I never kept count, but roughly, estimating that I've been smoking for half of my life, and that I went thru a pack a day, which is a liberal guess, and not taking into account leap years, I've gone thru about 127,750 cigarettes.
I checked out my sister's new house in Irvine today. It's cool--the third story is especially cozy. There's also a community pool that I plan on using the next time I visit. I didn't today cause firstly I didn't bring my swimming trunks and secondly there was a crowded party going on there. It sure would've been nice especially since it was a hot day. Irvine's warmer than Redondo Beach, but even as I returned home, I had to open all my windows to catch what little ocean breeze was blowing in the early evening.
And then it started to rain.
It was, to the best of my waking knowledge, the first drizzle of the summer. Not that it's been particularly scorching, but it was exactly what I needed today as it refreshed the temperature and the present tense.
The last time that I happened to check, it's "50 days until football".
And now for a moment of doubt...
My license plate is 4LUV504. It's easy to remember it as "for love" and the 405 freeway backwards.
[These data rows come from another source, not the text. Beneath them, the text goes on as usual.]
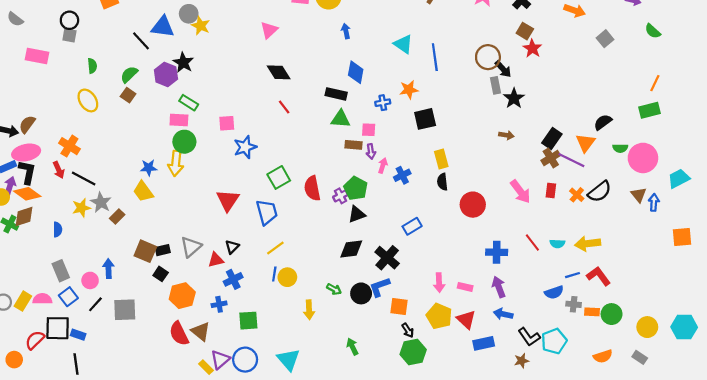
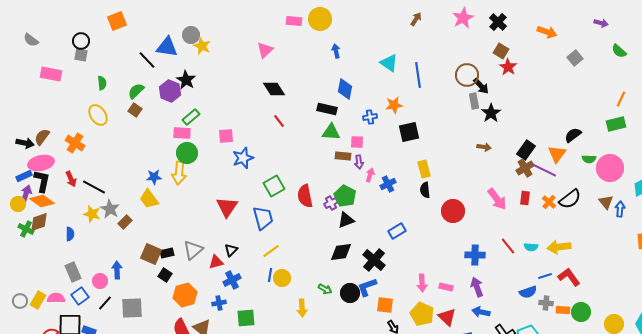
green rectangle: (189, 103) -> (191, 117), turned -72
orange cross: (69, 146) -> (75, 143), moved
yellow star: (81, 208) -> (92, 214), turned 30

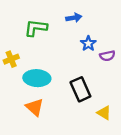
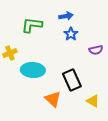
blue star: (88, 43) -> (71, 34), moved
orange triangle: (35, 107) -> (53, 99), moved

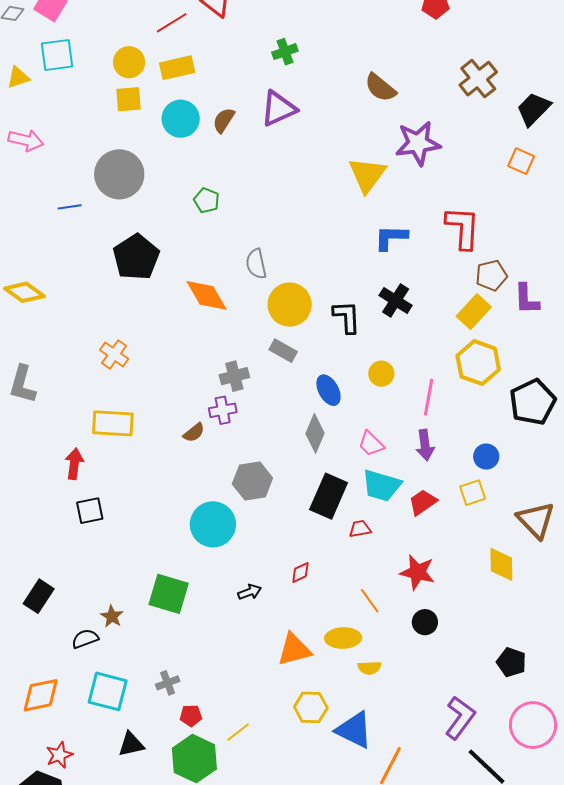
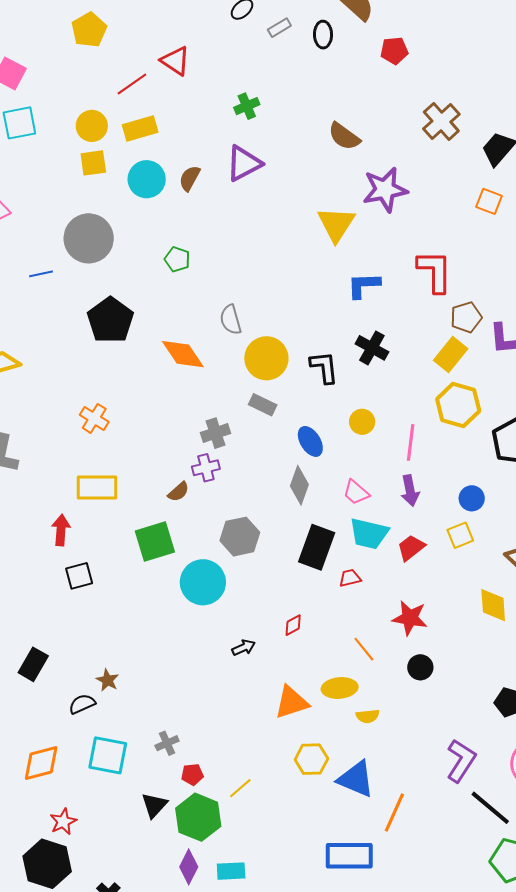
green square: (169, 594) -> (155, 542), moved, turned -30
black triangle: (131, 744) -> (154, 805), moved, turned -32

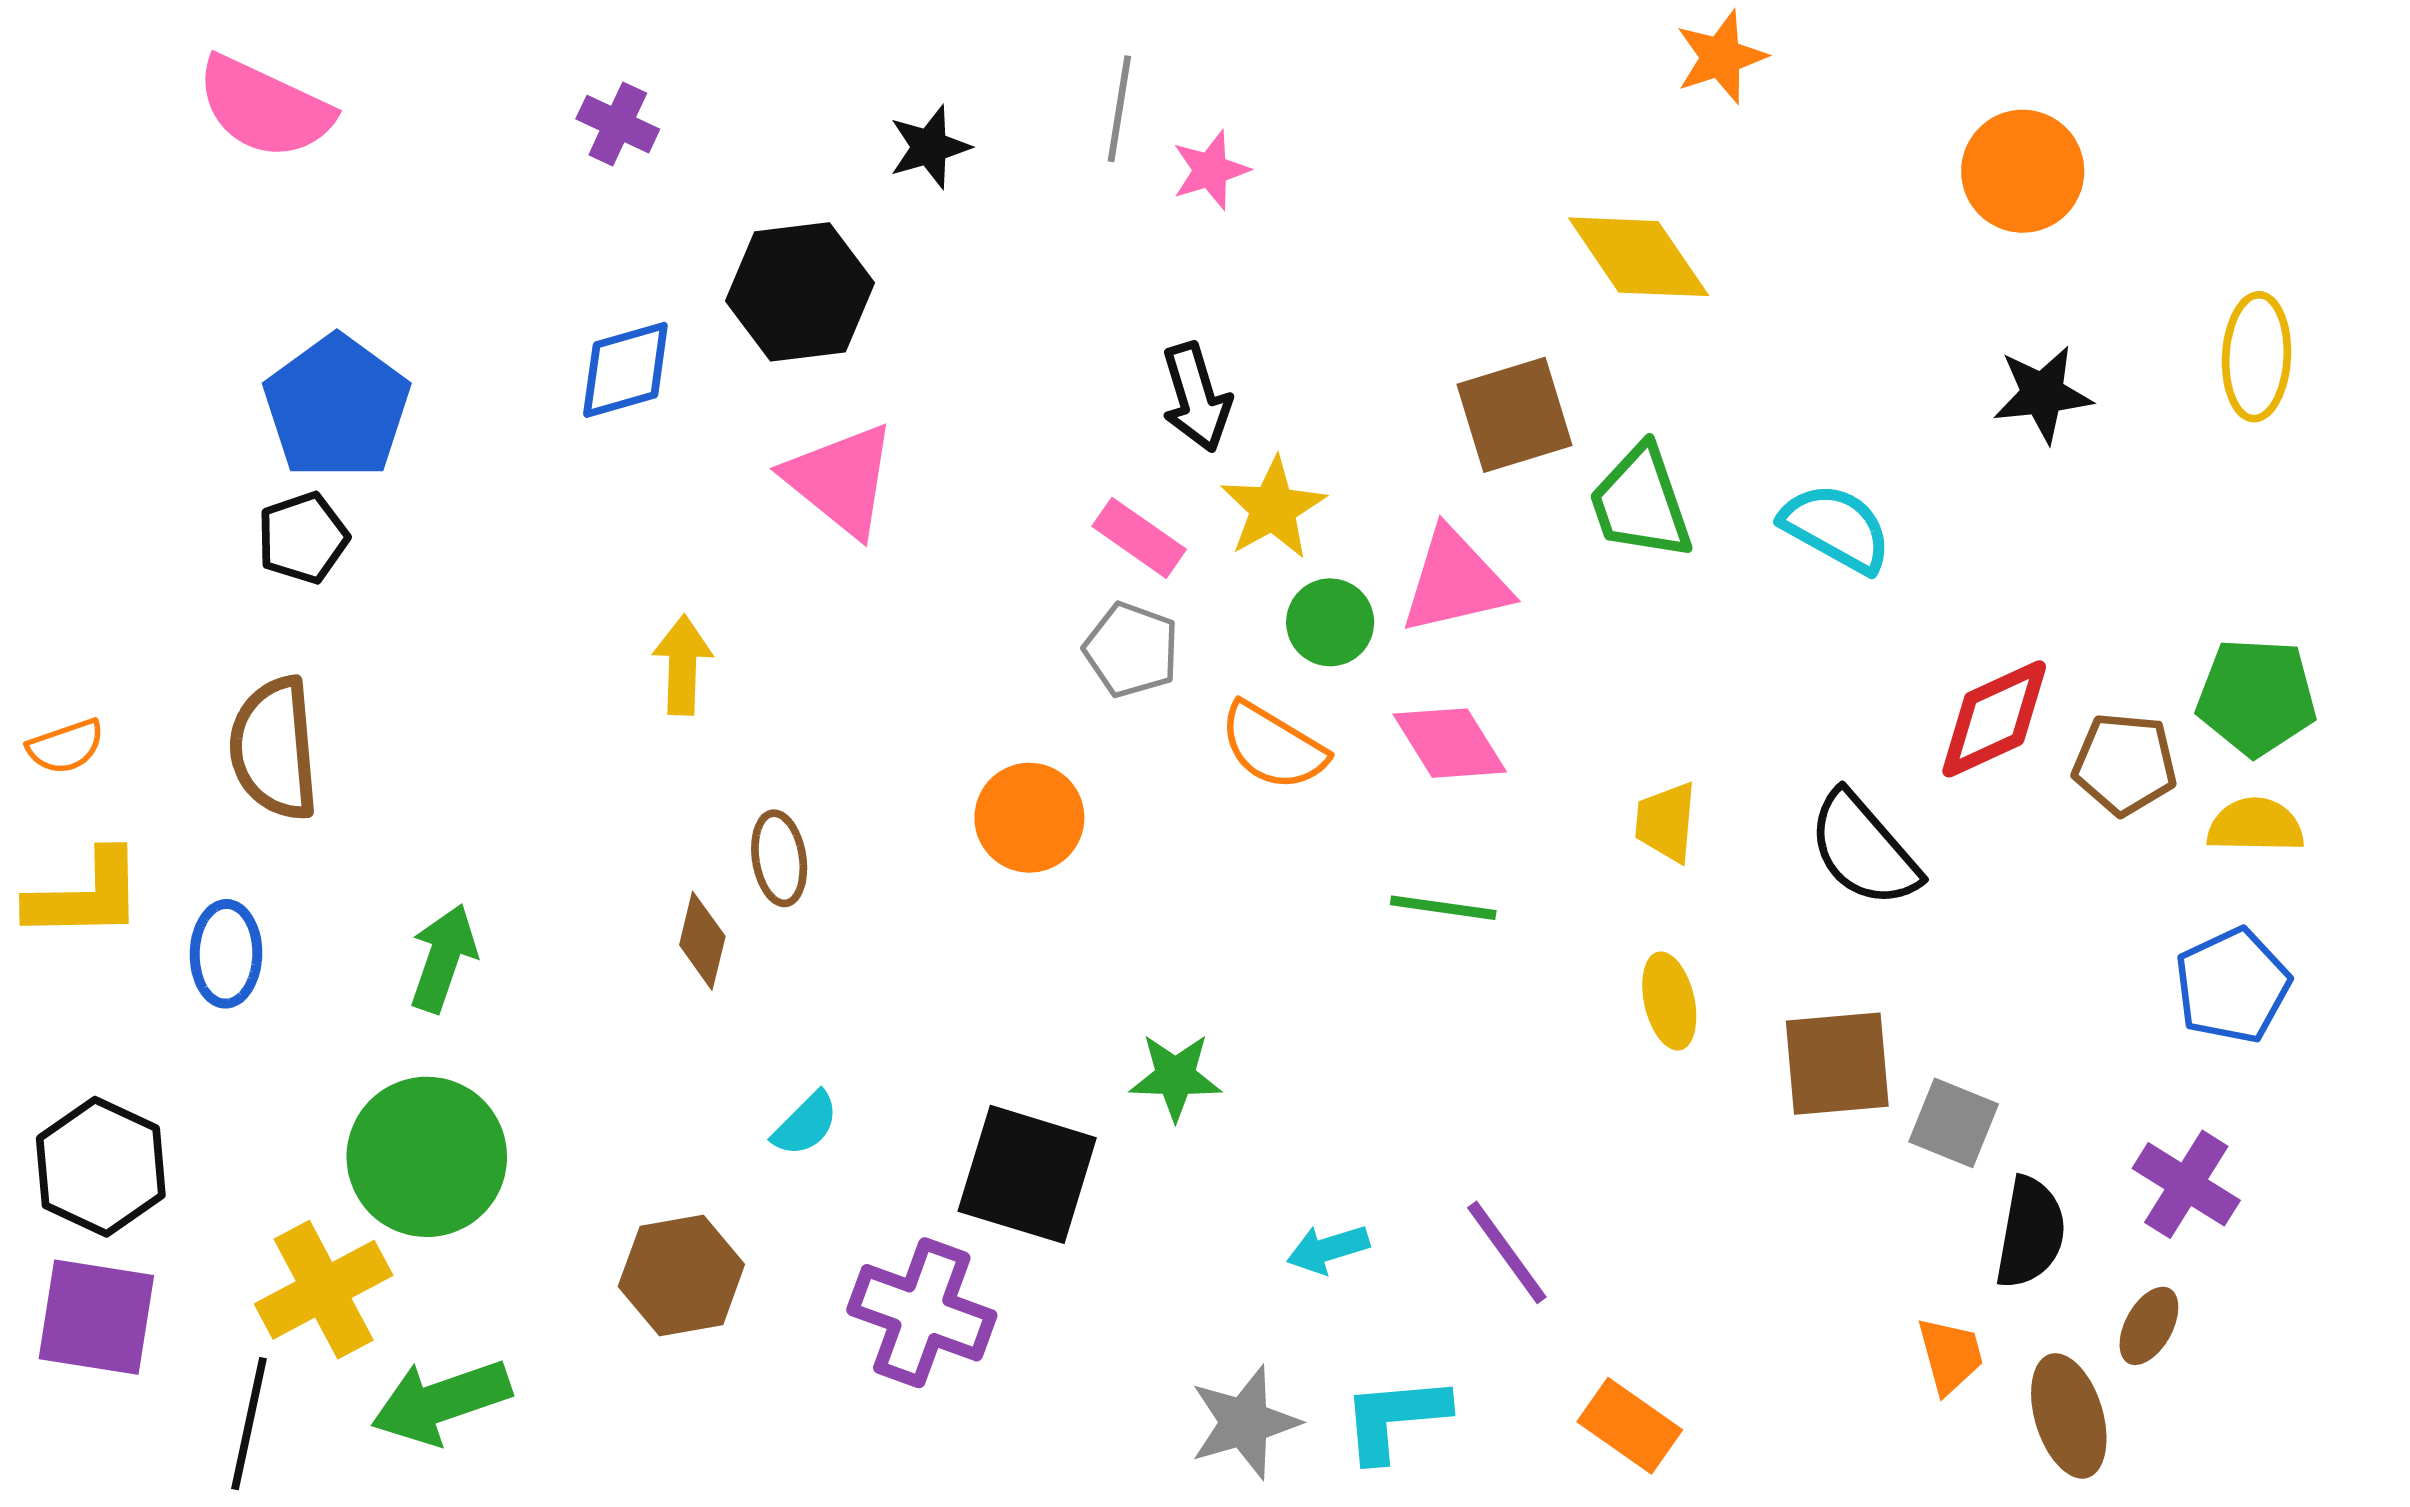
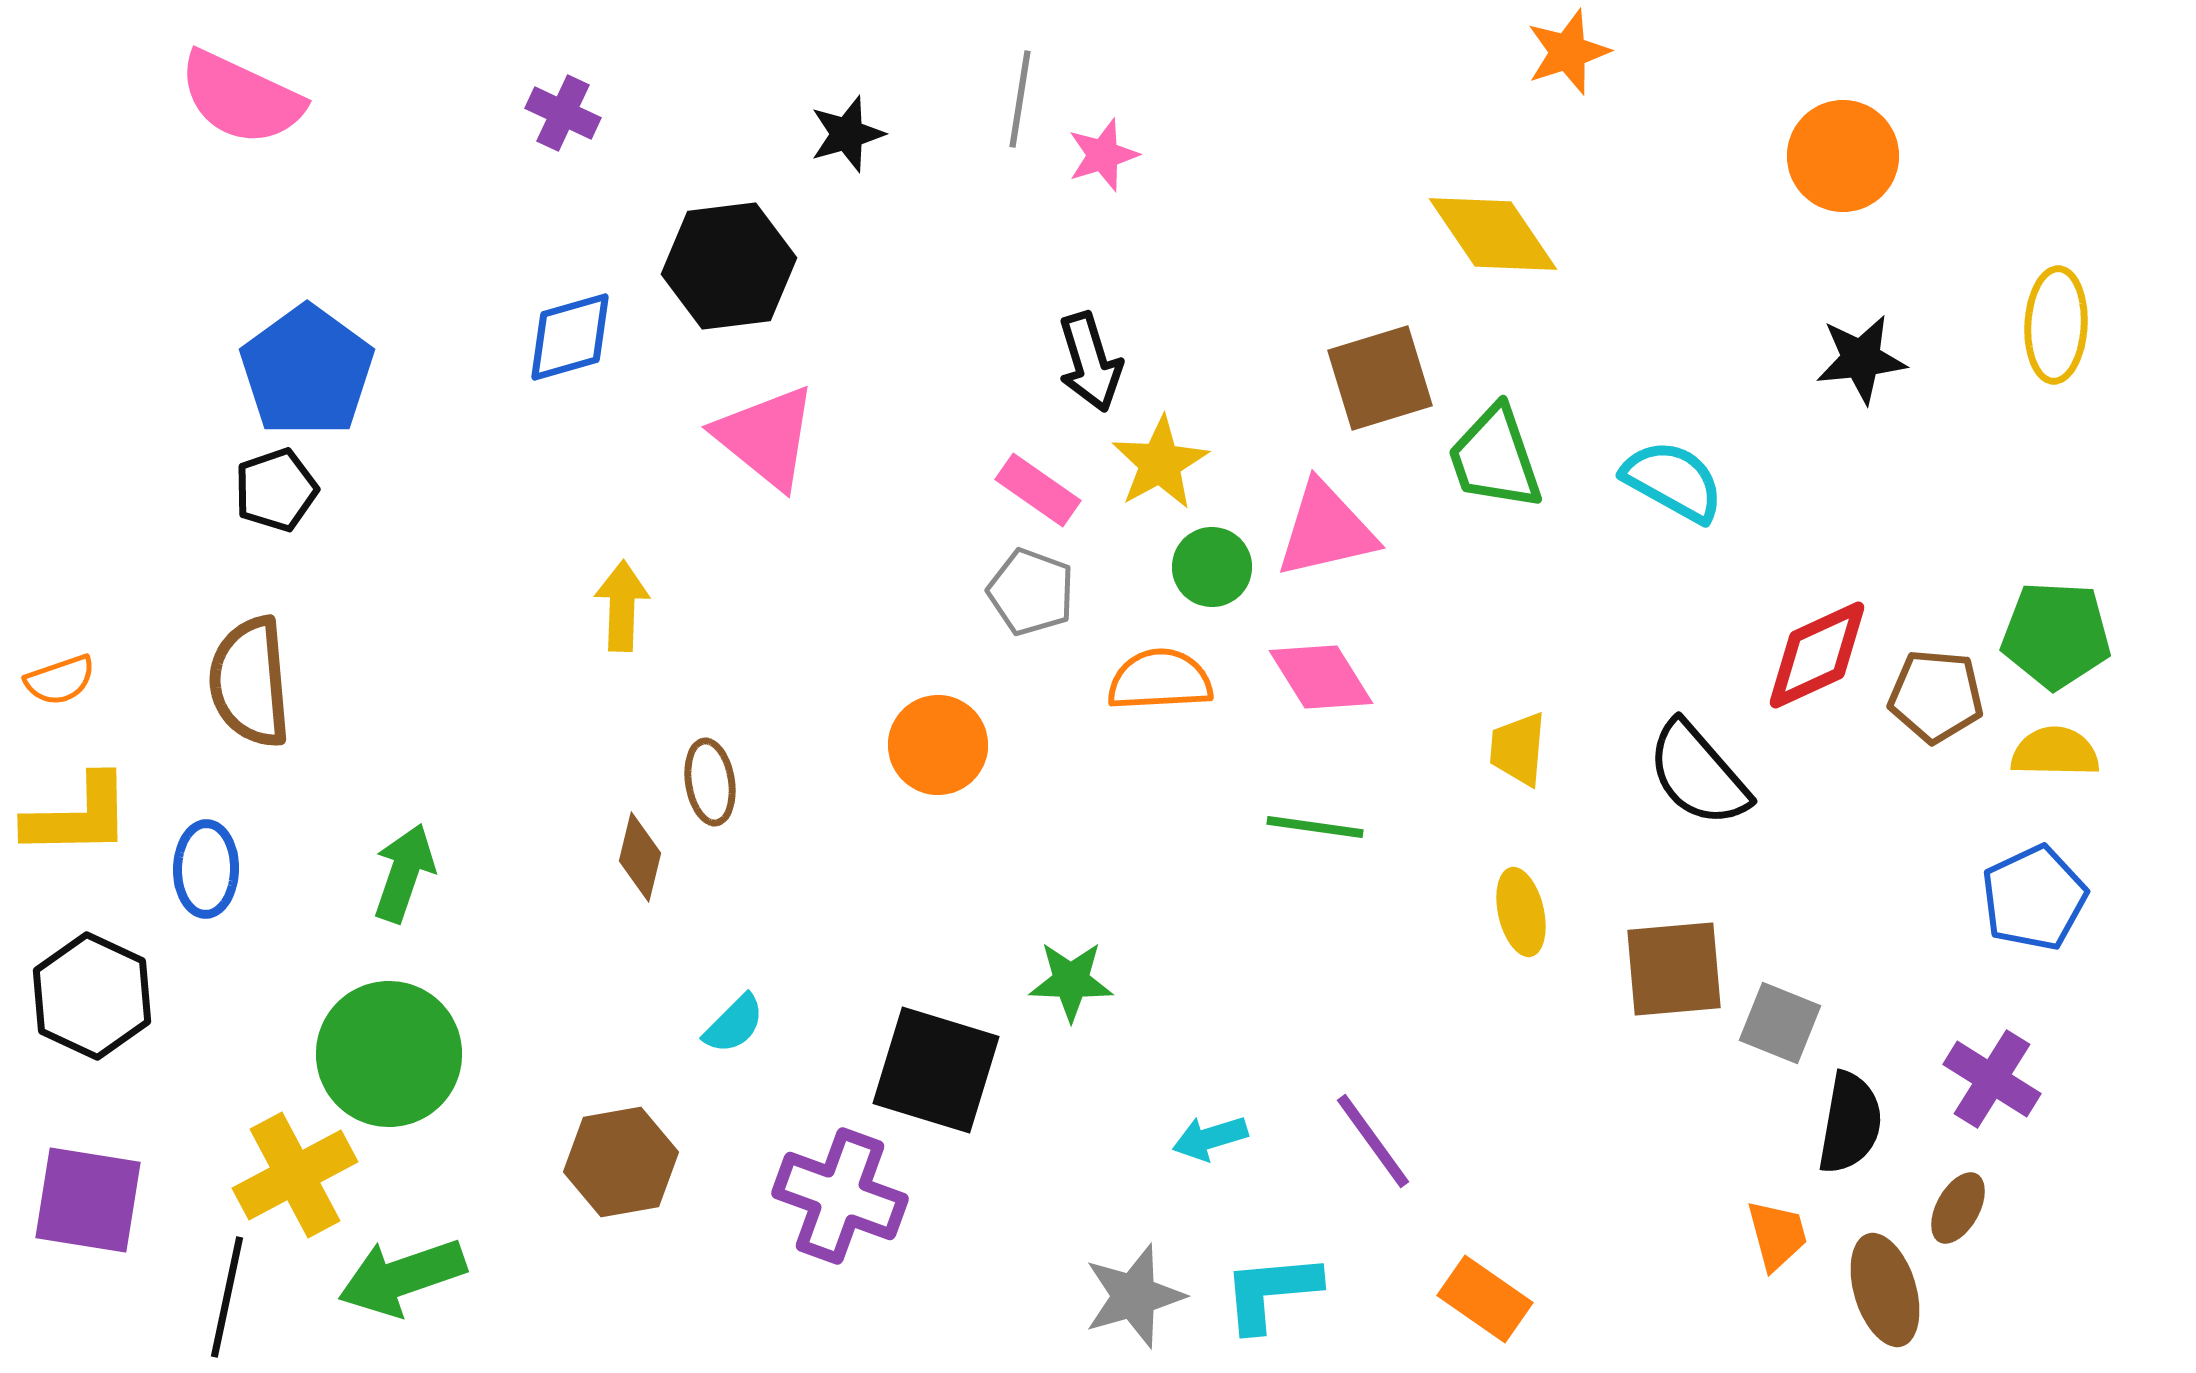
orange semicircle: (1273, 746) -> (1160, 680), turned 146
black hexagon: (101, 1167) -> (92, 996), moved

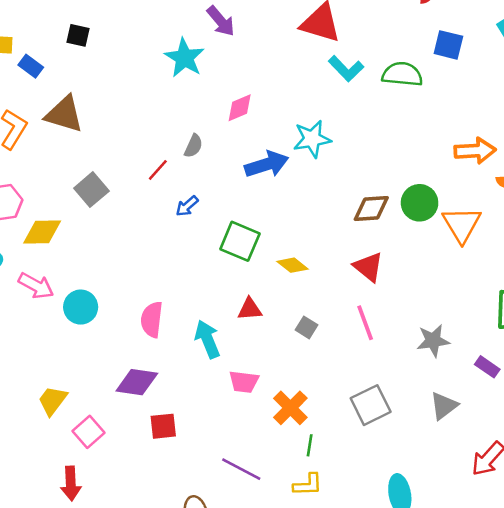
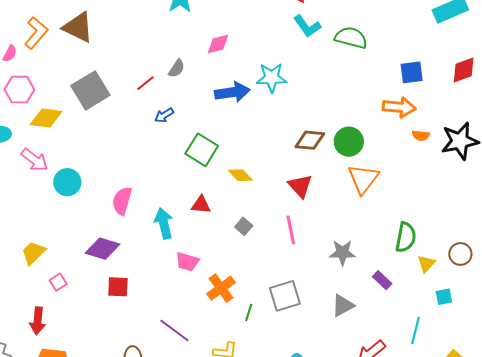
blue square: (448, 45) -> (412, 72), moved, turned -30
gray square: (91, 190) -> (90, 90), size x1.4
orange triangle: (462, 224) -> (363, 179), moved
pink square: (89, 432) -> (58, 282), size x0.7
green line: (310, 445) -> (249, 312), moved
A WTC conspiracy theorist folded a 20 dollar bill issued before 2001 to prove that 9/11 was not only planned in advance, but instigated by the United States of America. Cause the bushes around the White House formed the image of smoke right after the planes crashed into the Twin Towers. Actually, I thought it looked more like weed spilling out of a joint, but I saw his point of view. Search online for "WTC 20 dollar bill" and decide for youself.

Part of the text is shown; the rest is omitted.